The binding principle of NPT is to prevent the spread of nuclear weapons and weapons technology to countries that did not already have them. States with nuclear weapons must pursue nuclear disarmament. In return, nuclear technology for peaceful uses is to be made available to all.

Besides the commitment to complete disarmament, it is also very important to note that Article VI ensures that nuclear-weapon states would not use nuclear weapons against non-nuclear-weapon states that are parties to the NPT. Many US planning documents are not inline with this requirement.

Comprehensive Nuclear Test Ban Treaty (CTBT)

Four Types of Nuclear Testing

Four Types of Nuclear Testing

Another important measure would be preventing any nation from testing a nuclear weapon. This can be accomplished though the ratification of the Comprehensive Nuclear Test Ban Treaty.

A Nuclear Test Ban would increase U.S. security by making it harder for nations with nuclear weapons from developing new, more sophisticated warheads. And it would help prevent non-nuclear weapon states from developing nuclear weapons that could be delivered on a ballistic missile.

The CTBT has been signed by 180 nations, and ratified by 148, including all NATO countries and other key U.S. allies. But the CTBT cannot not be implemented until it is ratified by nine additional key countries, including the United States—which has signed but not ratified the treaty. President Obama has committed the US to ratify the CTBT and made it a top priority by placing Vice President Biden in charge of shepherding the treaty through the Senate.

START I, II, III

There have been a number of treaties to limit and reduce the number of strategically deployed nuclear weapons. The START treaties significantly reduced deployed weapons, but not stockpiled weapons. And only START I actually came into force. START II was signed but not ratified. START III was in the process of being negotiated. The other START treaties have been replaced by the Strategic Offensive Reductions Treaty, or SORT Treaty.

Presidents Bush and Putin sidestepped START III with a handshake agreement in November 2001 to reduce nuclear weapons to 1,700-2,200 on each side. A poorly written treaty, it only comes into force on a single day in 2013. You can have 6000 weapons before that day, and 6000 after, but only 2200 on that day. There are no enforcement mechanisms in the treaty, and SORT permits warheads to be stored directly next to missiles instead of destroying them. Weapons in reserve are not counted.

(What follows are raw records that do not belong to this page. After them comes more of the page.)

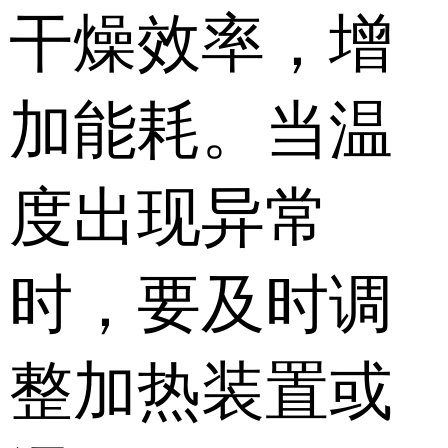
干燥效率，增
加能耗。当温
度出现异常
时，要及时调
整加热装置或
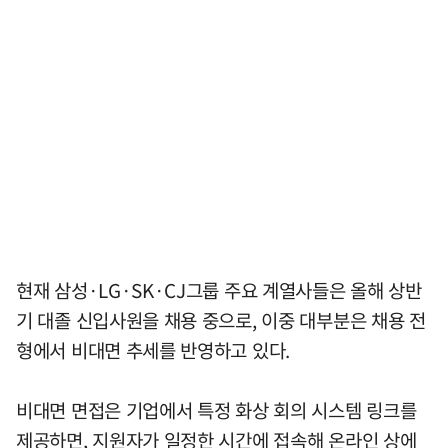
현재 삼성·LG·SK·CJ그룹 주요 계열사들은 올해 상반
기 대졸 신입사원을 채용 중으로, 이중 대부분은 채용 전
형에서 비대면 추세를 반영하고 있다.
비대면 면접은 기업에서 특정 화상 회의 시스템 링크를
제공하면, 지원자가 일정한 시간에 접속해 온라인 상에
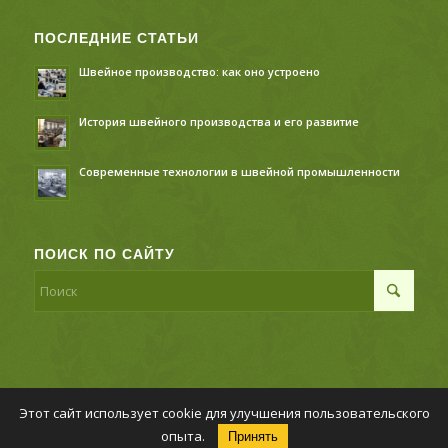
ПОСЛЕДНИЕ СТАТЬИ
Швейное производство: как оно устроено
История швейного производства и его развитие
Современные технологии в швейной промышленности
ПОИСК ПО САЙТУ
Этот сайт использует cookie для улучшения пользовательского
© Копирайт - Швейное производство,
Политика
опыта.
Принять
конфиденциальности
-
Enfold Theme by Kriesi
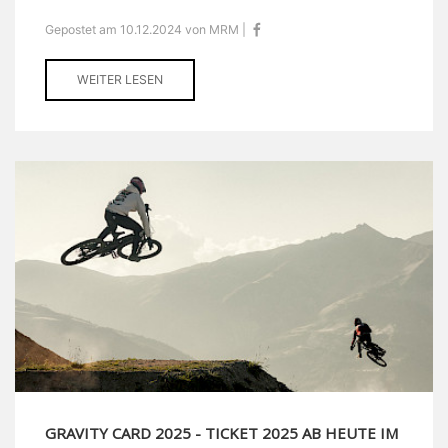
Gepostet am 10.12.2024 von MRM |
WEITER LESEN
GRAVITY CARD 2025 - TICKET 2025 AB HEUTE IM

Nuclear Weapons Convention (NWC)

International Campaign to Abolish Nuclear Weapons
International Campaign to Abolish Nuclear Weapons

One possible route to global zero is a Nuclear Weapons Convention treaty that PSR’s international affiliate—International Physicians for the Prevention of Nuclear War (IPPNW) is pursuing. The proposed treaty will ban nuclear weapons and ensure their elimination. It would complement rather than undermine existing nuclear weapons treaties, such as the NPT and the CTBT.

The NWC would prohibit the development, testing, production, stockpiling, transfer, use and threat of use of nuclear weapons, as well as the production of fissile material suitable for making them (either highly enriched uranium or separated plutonium). It would require all nuclear-armed countries to destroy their nuclear weapons in stages, the last stage being to place all fissile material under international control to prevent nuclear weapons ever being made again.

In the months ahead our government will be re-examining its nuclear weapons policy. It is crucial that citizens participate in these critical decisions.